EXERCISE DIRECTIONS - Set down every record below exactly as it stands, minus the pictures.

Collected data
------

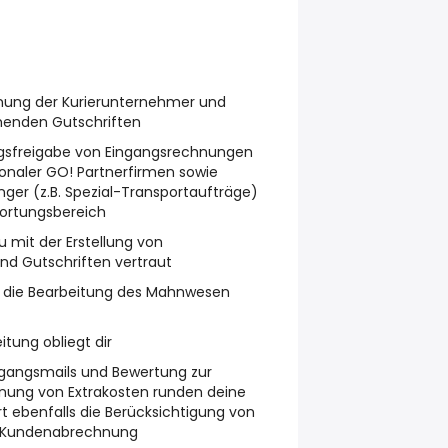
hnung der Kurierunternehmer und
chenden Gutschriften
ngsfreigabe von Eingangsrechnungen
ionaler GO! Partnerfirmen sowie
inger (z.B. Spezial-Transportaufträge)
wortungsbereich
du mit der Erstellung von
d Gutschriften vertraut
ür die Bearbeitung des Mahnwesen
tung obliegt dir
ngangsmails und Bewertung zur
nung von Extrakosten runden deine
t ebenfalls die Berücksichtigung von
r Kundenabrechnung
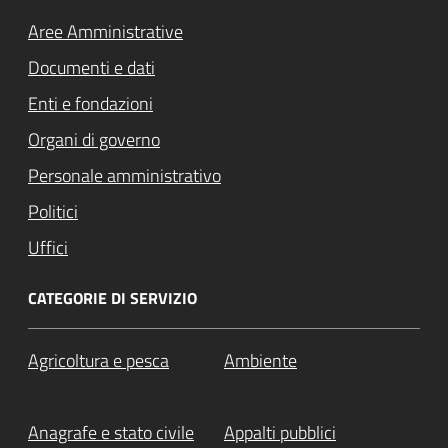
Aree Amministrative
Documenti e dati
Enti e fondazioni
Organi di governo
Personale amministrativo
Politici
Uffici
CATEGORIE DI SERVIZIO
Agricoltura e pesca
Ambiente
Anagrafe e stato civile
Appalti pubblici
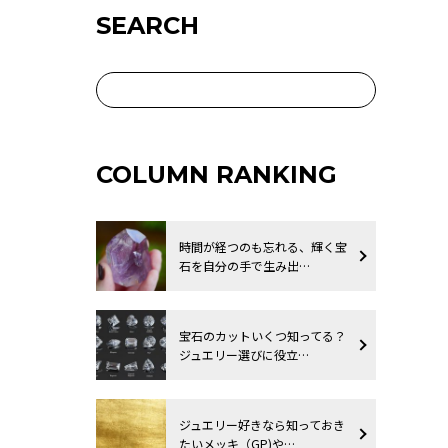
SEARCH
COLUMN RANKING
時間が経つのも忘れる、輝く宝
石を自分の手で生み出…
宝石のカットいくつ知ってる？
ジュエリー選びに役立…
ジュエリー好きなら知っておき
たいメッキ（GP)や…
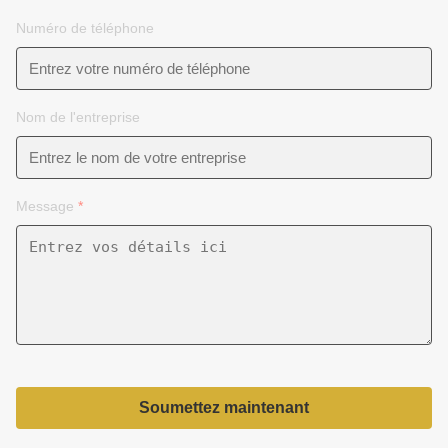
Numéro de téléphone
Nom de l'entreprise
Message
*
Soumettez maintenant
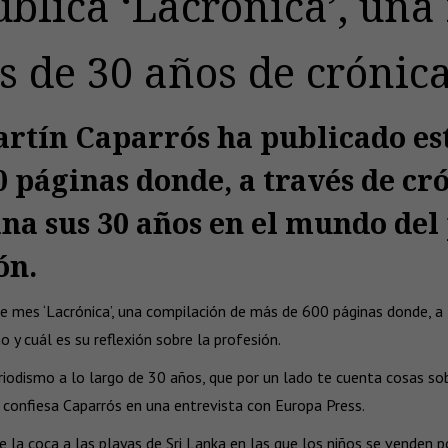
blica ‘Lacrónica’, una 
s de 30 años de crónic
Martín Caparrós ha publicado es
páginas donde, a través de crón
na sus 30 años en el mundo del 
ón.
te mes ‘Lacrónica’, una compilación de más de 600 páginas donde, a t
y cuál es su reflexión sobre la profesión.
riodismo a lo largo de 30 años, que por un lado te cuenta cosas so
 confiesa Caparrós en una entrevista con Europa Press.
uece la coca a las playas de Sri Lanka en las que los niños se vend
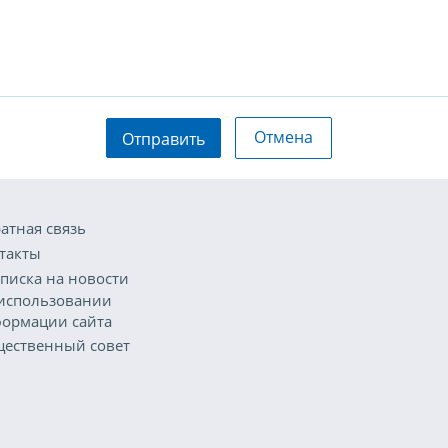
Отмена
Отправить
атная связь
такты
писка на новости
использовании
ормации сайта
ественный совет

------

EXERCISE SOLUTION -
hnung der Kurierunternehmer und
chenden Gutschriften
ngsfreigabe von Eingangsrechnungen
ionaler GO! Partnerfirmen sowie
inger (z.B. Spezial-Transportaufträge)
wortungsbereich
du mit der Erstellung von
d Gutschriften vertraut
ür die Bearbeitung des Mahnwesen
tung obliegt dir
ngangsmails und Bewertung zur
nung von Extrakosten runden deine
t ebenfalls die Berücksichtigung von
r Kundenabrechnung
Aree Amministrative
Documenti e dati
Enti e fondazioni
Organi di governo
Personale amministrativo
Politici
Uffici
CATEGORIE DI SERVIZIO
Agricoltura e pesca
Ambiente
Anagrafe e stato civile
Appalti pubblici
SEARCH
COLUMN RANKING
時間が経つのも忘れる、輝く宝
石を自分の手で生み出…
宝石のカットいくつ知ってる？
ジュエリー選びに役立…
ジュエリー好きなら知っておき
たいメッキ（GP)や…
Numéro de téléphone
Nom de l'entreprise
Message
*
Soumettez maintenant
blica ‘Lacrónica’, una 
s de 30 años de crónic
Martín Caparrós ha publicado es
páginas donde, a través de crón
na sus 30 años en el mundo del 
ón.
te mes ‘Lacrónica’, una compilación de más de 600 páginas donde, a t
y cuál es su reflexión sobre la profesión.
riodismo a lo largo de 30 años, que por un lado te cuenta cosas so
 confiesa Caparrós en una entrevista con Europa Press.
uece la coca a las playas de Sri Lanka en las que los niños se vend
Отмена
Отправить
атная связь
такты
писка на новости
использовании
ормации сайта
ественный совет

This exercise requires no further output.